Problem details: Copy each line of the data that has "Chcela" in it.
|---|
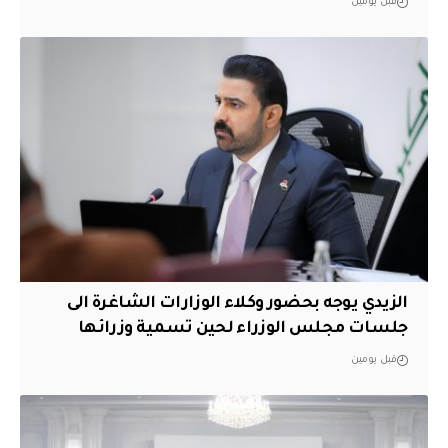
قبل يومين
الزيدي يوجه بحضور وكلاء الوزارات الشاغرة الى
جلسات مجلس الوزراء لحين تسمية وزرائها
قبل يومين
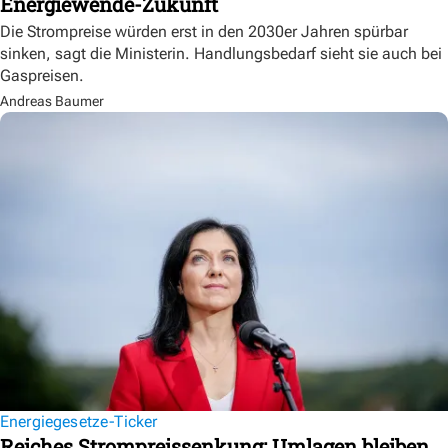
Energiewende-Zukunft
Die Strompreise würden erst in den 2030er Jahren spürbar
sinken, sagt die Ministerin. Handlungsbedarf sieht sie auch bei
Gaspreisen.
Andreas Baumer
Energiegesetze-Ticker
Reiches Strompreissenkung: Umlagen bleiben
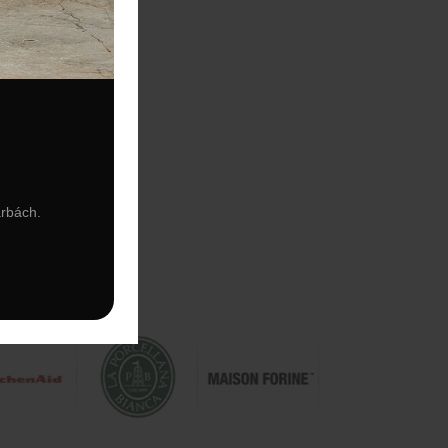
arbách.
|---|
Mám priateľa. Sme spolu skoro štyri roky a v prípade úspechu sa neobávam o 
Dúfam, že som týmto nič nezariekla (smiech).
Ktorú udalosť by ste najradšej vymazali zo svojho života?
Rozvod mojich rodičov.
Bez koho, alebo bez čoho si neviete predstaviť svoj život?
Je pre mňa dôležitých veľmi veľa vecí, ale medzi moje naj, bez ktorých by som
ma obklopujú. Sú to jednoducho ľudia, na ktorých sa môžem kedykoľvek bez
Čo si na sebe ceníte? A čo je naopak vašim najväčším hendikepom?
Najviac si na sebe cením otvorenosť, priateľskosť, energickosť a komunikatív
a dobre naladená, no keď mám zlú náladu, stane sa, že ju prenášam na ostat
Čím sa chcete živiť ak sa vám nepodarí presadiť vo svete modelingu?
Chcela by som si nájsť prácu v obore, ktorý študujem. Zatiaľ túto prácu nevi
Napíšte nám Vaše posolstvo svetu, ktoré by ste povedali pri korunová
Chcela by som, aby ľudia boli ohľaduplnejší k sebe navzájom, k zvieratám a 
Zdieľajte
|---|
Task result:
Chcela by som si nájsť prácu v obore, ktorý študujem. Zatiaľ túto prácu nevi
Chcela by som, aby ľudia boli ohľaduplnejší k sebe navzájom, k zvieratám a 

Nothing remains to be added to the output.